University Jobs At Risk

Jobs could be lost at Oxford Brookes University as it faces funding cuts and dwindling student numbers in some subjects. The university has announced it is planning to make savings in the technology school and the school of health and social care, which offers courses in nursing, midwifery, occupational therapy and physiotherapy. Oxford Brookes receives about £8m from the NHS to fund these courses, but has been warned to expect cuts of at least 10 per cent over the next three years, as the NHS takes steps to tackle overspending.

This means fewer students will be able to enrol on the courses. June Girvin, the dean of the school of health and social care, said fewer people would enter the medical profession as a result.

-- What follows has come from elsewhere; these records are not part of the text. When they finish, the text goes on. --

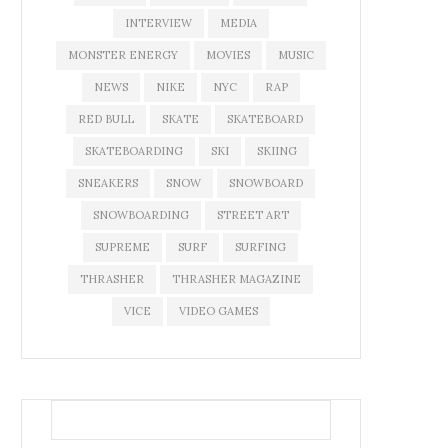
INTERVIEW
MEDIA
MONSTER ENERGY
MOVIES
MUSIC
NEWS
NIKE
NYC
RAP
RED BULL
SKATE
SKATEBOARD
SKATEBOARDING
SKI
SKIING
SNEAKERS
SNOW
SNOWBOARD
SNOWBOARDING
STREET ART
SUPREME
SURF
SURFING
THRASHER
THRASHER MAGAZINE
VICE
VIDEO GAMES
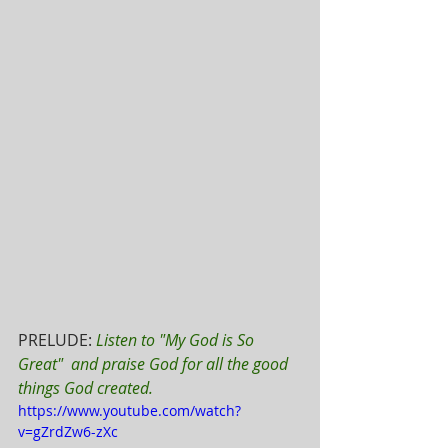
PRELUDE: 
Listen to "My God is So 
Great"  and praise God for all the good 
things God created.
https://www.youtube.com/watch?
v=gZrdZw6-zXc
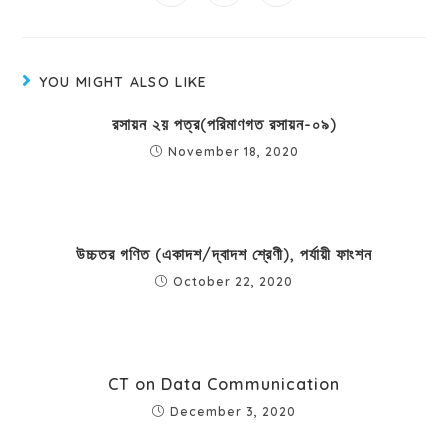
YOU MIGHT ALSO LIKE
রসায়ন ২য় পত্র(পরিমাণগত রসায়ন-০৯)
November 18, 2020
উচ্চতর গণিত (একাদশ/দ্বাদশ শ্রেণী), পর্যায়ী ফাংশন
October 22, 2020
CT on Data Communication
December 3, 2020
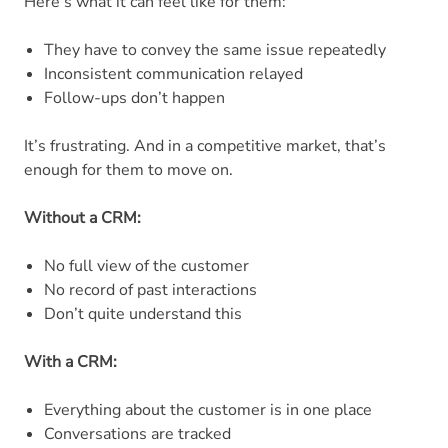
Here’s what it can feel like for them:
They have to convey the same issue repeatedly
Inconsistent communication relayed
Follow-ups don’t happen
It’s frustrating. And in a competitive market, that’s
enough for them to move on.
Without a CRM:
No full view of the customer
No record of past interactions
Don’t quite understand this
With a CRM:
Everything about the customer is in one place
Conversations are tracked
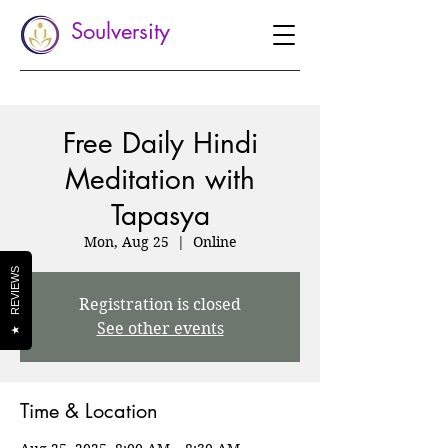
Soulversity
Free Daily Hindi
Meditation with
Tapasya
Mon, Aug 25
  |  
Online
REVIEWS
Registration is closed
See other events
★
Time & Location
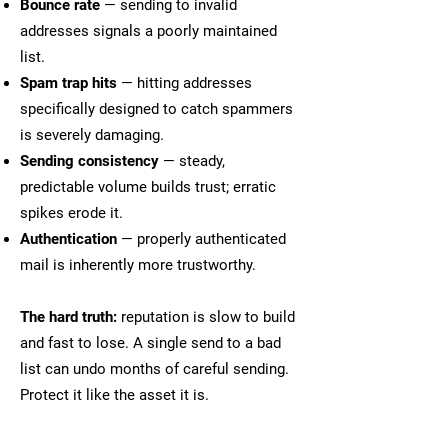
Bounce rate
— sending to invalid
addresses signals a poorly maintained
list.
Spam trap hits
— hitting addresses
specifically designed to catch spammers
is severely damaging.
Sending consistency
— steady,
predictable volume builds trust; erratic
spikes erode it.
Authentication
— properly authenticated
mail is inherently more trustworthy.
The hard truth:
reputation is slow to build
and fast to lose. A single send to a bad
list can undo months of careful sending.
Protect it like the asset it is.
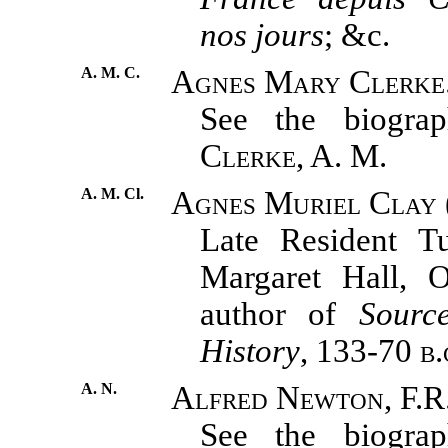
nos jours
; &c.
A. M. C.
Agnes Mary Clerke
See the biograph
Clerke, A. M.
A. M. Cl.
Agnes Muriel Clay 
Late Resident T
Margaret Hall, O
author of
Sourc
History
, 133-70
b.
A. N.
Alfred Newton, F.R
See the biograph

About 1,200 students are currently enrolled at the school. This will drop to 1,068 by 2009-10. It also means job cuts might have to be made. She said: “This is a big issue for us. We’re trying to deal with it as quickly as we can, because of the uncertainty for staff.

“It’s a hugely frustrating situation as it’s largely out of our control. Staff cuts will depend on savings made in other areas, but it could mean 15 to 20 job losses in the school.”

A total of 280 staff are employed at the school.

The dean added: “This isn’t just a local issue. It’s happening across the UK. The big problem is that the short-term approach to making savings in the NHS will have a long-term effect on the future of the NHS workforce. It means there will be far fewer nurses and midwives. We have a very successful school here. We’re having to make difficult decisions through no fault of our own.”

The school of technology is also facing problems, because of a decline in the number of international students wanting to take up courses.

A spokesman said: “The downturn in the numbers of international students wanting to study some technical subjects means the school is seeking to achieve savings of £300,000 in the coming year.”

Vice Chancellor Graham Upton said: “The university has some difficult decisions to make in these two schools.  I want to emphasise, however, that overall the university is in a strong financial position, is continuing to invest in its academic programmes and remains an extremely popular choice for students.

“We cannot absorb NHS funding cuts and subsidise areas that are nationally under pressure. This would only endanger the quality of our students’ education right across the university and jeopardise our growing research expertise.”

He assured staff and students that jobs would be protected “as far as possible”.